SİNAN SEYHAN: “ANTRENÖRLER SAKATLANMALARA KARŞI BİLİNÇLİ OLMALI”
Sporcu Sakatlanmaları konusunda konuşmasını gerçekleştiren Celal Bayar Üniversitesi Spor Bilimleri Fakültesi Antrenörlük Eğitimi Bölümü Öğretim Görevlisi Doç. Dr. Sinan Seyhan, “Sporcu yaralanmalarında ilk teşhis ve sınıflandırma çok önemlidir. Birinci, ikinci ve üçüncü derece yaralanmalar vardır. Üçüncü derecede yaralanmalarda; kas zarar görmüş ve şiddetli bir ağrı vardır. Bunun tedavisi de ameliyattır. Yumuşak doku yaralanmalarında da üçüncü derece yaralanma gerçekleştiyse, ya bağlar tamamen kopmuş ya da kopma aşamasına gelmiştir. Dışarıdaki sıcaklık, soğukluk, basınç ve bağıl nem sporcunun sakatlanmasında etkili olabilir. Tüm bu etkenler göz önüne alındığında antrenör ve ekibinin sporcu sakatlanmaları ve ilk yardımı konularında bilgi sahibi olmalıdır” dedi.

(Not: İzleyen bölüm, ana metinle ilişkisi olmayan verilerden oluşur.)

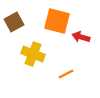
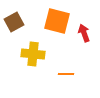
red arrow: moved 3 px right, 4 px up; rotated 54 degrees clockwise
yellow cross: rotated 15 degrees counterclockwise
orange line: rotated 28 degrees clockwise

“TAM OLARAK İYİLEŞMEDEN SPORA DÖNMEMELİYİZ”
Sakatlanma sonrasında birçok sporcunun hemen antrenmana dönmek istediğini ancak yeterince iyileşmemiş bir sporcunun ileride daha fazla zarar görebileceğini belirten Doç. Dr. Seyhan, “Antrenörler kadar sporcuların da kendi sağlığını düşünmesi lazım. Olası bir sakatlık sonrasında tüm anlamıyla iyileşmeden tekrar antrenmanlara başlamak yeni ve başka sakatlıklara yol açabilir. Fiziksel aktivitelere dönüş aşamasında dikkatli olunmalı ve tedavi süreci tamamlanmalıdır. 19 Mayıs vesilesiyle bir araya geldiğimiz tüm sporcuların ve antrenörlerin bayramını kutluyor, başarılı ve sağlıklı bir spor yaşamı diliyorum” diye konuştu.